Encore un livre sur le rapport mère-fille-maladie. Oui mais avec la plume d’Anna Dubosc, son écriture nerveuse, directe qui ne fait pas de ronds de jambe. Et puis, c’est sans compter Koumiko et son sacré caractère, son appartement musée-capharnaüm-poubelle, ses apartés. Pas facile de devenir la gardienne, la mère de sa propre mère. Les rapports se trouvent inversés, Anna doit surveiller Koumiko tout en lui laissant la liberté qui est source de sa vie. Koumiko devient la petite fille qui ne supporte pas la solitude. « Elle qui était tellement autarcique, elle ne supporte plus d’être seule ». Anna note tous les petits bonheurs de sa mère, comme les querelles « -Mais qu’est-ce que tu racontes ? Je prends pas médicaments, idiote ! –Ben t’étonne pas de crever alors ! »
Koumiko a du caractère, beaucoup de caractère et le sas de la civilité est parti en même temps que sa mémoire. « Je peux quasiment tout supporter, sa connerie, sa méchanceté. Son désespoir, non, ça me terrasse. Je préfère quand elle m’emmerde. Au moins ça fait diversion, ça brouille mon amour ». S’ensuit des dialogues picaresques.
Malgré leurs querelles incessantes, je sens l’amour d’Anna pour sa mère. « Puis j’imagine le monde soudain vide d’elle. Non, impossible. Il faudrait qu’elle meure pour de faux, pas pour toujours »
J’aime l’écriture simple et directe d’Anna Dubosc. J’aime sa façon de traiter son rapport mère-fille sans mièvrerie, sans cacher les aspérités, avec les petites joies, les grosses peines, la lourdeur des situations, bref de nous décrire la relation exacerbée avec sa mère « Mois je me farcis ma mère comme d’habitude »
Un livre simple, vivant, gouailleur, humain.

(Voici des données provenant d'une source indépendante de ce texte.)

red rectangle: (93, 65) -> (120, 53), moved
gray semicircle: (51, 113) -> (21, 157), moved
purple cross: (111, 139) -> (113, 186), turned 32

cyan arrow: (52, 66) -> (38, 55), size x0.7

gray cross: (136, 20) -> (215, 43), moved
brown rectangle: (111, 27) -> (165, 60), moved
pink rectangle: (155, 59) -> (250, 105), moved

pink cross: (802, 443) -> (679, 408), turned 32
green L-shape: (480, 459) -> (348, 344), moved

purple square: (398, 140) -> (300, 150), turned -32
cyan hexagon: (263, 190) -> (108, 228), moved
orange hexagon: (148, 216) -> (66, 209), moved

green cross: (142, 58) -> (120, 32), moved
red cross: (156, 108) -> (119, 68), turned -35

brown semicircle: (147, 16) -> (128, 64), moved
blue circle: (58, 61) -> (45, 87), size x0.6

Une lecture tonique qui remet les pendules à l’heure où, quelque fois, je me suis reconnue dans mes relations avec ma mère de 94 ans, avec un peu beaucoup moins d’amour.
Koumiko est écrit à la première personne, par l’auteure elle-même, qui raconte son quotidien auprès de sa mère, vieille dame malade d’une dégénérescence du cerveau. Ce roman présente ce que peut endurer les proches. Ce jour après jour, on verra ce que promet le lendemain, est certainement ce que vivent tous ces gens qui voient se détériorer le corps mais aussi l’âme de ces êtres qui sont chers, des parents proches, un père ou une mère.
On y rencontre une femme, maman, qui se bat aux côtés de sa maman contre la maladie, en oubliant consciemment ou inconsciemment qu’elle a, vicieuse, s’immisçant dans la vie de tous les jours, toujours plus durement. On y voit une femme, une fille, qui aime profondément sa mère, mais qui ignorant un futur difficile, réagit parfois instinctivement, aussi durement que la maladie peut l’être. C’est un roman qui rend hommage à ces personnes qui accompagnent leurs parents dans une difficulté dont il n’y a qu’une seule issue.
Le récit est fluide, écrit avec beaucoup de spontanéité, beaucoup de fraîcheur, on se sent proche, à côté, dans ce texte qui sous des airs très optimistes est d’un réel poignant et fragile.
Un très beau roman d’une auteure à l’écriture très réelle, dans le vrai, avec une facilité rare.